Rovenso spun out of the Ecole Polytechnique Fédérale de Lausanne (EPFL) in 2016 and shares offices and a workshop with accelerator HAX.co in Shenzhen, China. Its ROVéo mobile robot is designed to autonomously patrol, use multimodal sensor fusion to detect anomalies, and adapt to stairs and difficult terrain both inside and outside industrial sites. The company was named a “European startup to watch” by The Robot Report.
Nivalis Group led the round, with participation from SOSV (Sean O’Sullivan Ventures), the $700 million operator of accelerators around the world, including HAX in Shenzhen and San Francisco for hardware.

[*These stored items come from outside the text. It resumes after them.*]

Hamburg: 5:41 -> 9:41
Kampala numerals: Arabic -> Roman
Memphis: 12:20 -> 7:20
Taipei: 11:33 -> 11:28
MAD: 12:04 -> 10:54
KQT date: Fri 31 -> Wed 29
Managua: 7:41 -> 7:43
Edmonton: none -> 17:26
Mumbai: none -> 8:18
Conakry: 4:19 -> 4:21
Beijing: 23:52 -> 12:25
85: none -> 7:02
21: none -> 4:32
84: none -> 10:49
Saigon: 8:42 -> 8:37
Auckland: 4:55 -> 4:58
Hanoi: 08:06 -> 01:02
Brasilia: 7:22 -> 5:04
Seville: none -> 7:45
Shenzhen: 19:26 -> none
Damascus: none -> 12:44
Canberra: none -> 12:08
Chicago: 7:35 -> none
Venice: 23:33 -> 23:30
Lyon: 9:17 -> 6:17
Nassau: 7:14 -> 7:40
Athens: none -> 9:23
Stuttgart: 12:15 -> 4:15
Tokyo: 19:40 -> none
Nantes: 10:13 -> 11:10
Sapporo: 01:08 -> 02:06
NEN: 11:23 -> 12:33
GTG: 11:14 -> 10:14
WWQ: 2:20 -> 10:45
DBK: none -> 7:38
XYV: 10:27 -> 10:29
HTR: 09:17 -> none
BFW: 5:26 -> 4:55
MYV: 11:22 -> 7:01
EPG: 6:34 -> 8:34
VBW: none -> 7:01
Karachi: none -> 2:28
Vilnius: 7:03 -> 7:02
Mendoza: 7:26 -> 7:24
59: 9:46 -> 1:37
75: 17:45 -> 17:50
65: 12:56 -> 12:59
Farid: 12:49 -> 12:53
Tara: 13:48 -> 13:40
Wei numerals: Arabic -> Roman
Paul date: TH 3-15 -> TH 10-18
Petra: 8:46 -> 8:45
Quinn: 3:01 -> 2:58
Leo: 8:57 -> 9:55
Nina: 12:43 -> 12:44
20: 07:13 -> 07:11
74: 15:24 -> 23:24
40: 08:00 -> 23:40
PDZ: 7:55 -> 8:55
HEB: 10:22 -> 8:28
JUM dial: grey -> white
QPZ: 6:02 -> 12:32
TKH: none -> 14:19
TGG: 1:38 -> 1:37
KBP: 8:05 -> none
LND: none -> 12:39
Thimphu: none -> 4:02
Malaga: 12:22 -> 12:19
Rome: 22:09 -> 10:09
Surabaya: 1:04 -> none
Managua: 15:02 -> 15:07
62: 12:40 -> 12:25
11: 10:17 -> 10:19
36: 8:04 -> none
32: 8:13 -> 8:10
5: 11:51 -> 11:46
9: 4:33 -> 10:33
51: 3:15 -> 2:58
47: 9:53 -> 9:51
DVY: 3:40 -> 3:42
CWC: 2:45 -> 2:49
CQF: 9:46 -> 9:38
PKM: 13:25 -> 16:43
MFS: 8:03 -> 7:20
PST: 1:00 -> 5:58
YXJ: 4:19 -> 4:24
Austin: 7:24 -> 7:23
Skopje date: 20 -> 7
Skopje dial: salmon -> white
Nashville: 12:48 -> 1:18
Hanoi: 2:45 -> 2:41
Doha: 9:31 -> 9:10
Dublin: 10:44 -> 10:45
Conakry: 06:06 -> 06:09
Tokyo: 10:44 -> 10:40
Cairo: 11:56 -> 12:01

“We saw the potential of Rovenso, when Lucian Cucu, Beat Geissmann, and Thomas Estier had nothing but their energy and a small 3D-printed robot that was simply climbing stairs,” stated Cyril Ebersweiler, general partner at SOSV.
“Rovenso has a first-rate team capable of carrying out their high ambitions,” said Nicolas Corsi, CEO of Nivalis Group. “We decided to be an early-stage investor because we see Rovenso’s current offer as a platform to invent new services and business models in the emerging market of fully autonomous security and safety robots.”
Rovenso plans to expand
Rovenso said the new funds will enable it to double the size of its research and development team at Technology Park Le Vivier, where Nivalis Group has its headquarters. The technology park offers an ideal setting for running intensive tests with the robots patrolling around the clock in a real environment, said the company.
“Our robots perform security and safety monitoring of industrial sites. Concretely, they patrol fully autonomously inside and outside industrial buildings, detecting intrusions or thefts,” explained Thomas Estier, CEO of Rovenso. “They also detect anomalies such as hot spots [indicating the start of fires] and liquid or gas leaks that could put people’s lives at risk.”
“Over the next two years, we will mainly focus our R&D efforts on the enhancement of our multimodal anomaly detection system which combines precise volumetry, acoustic analysis, as well as thermal and visual features extraction,” added Lucian Cucu, chief technology officer at Rovenso.
The company said the between it and Nivalis Group in terms of robotics, artificial intelligence, and machine vision will shorten it’s time to market.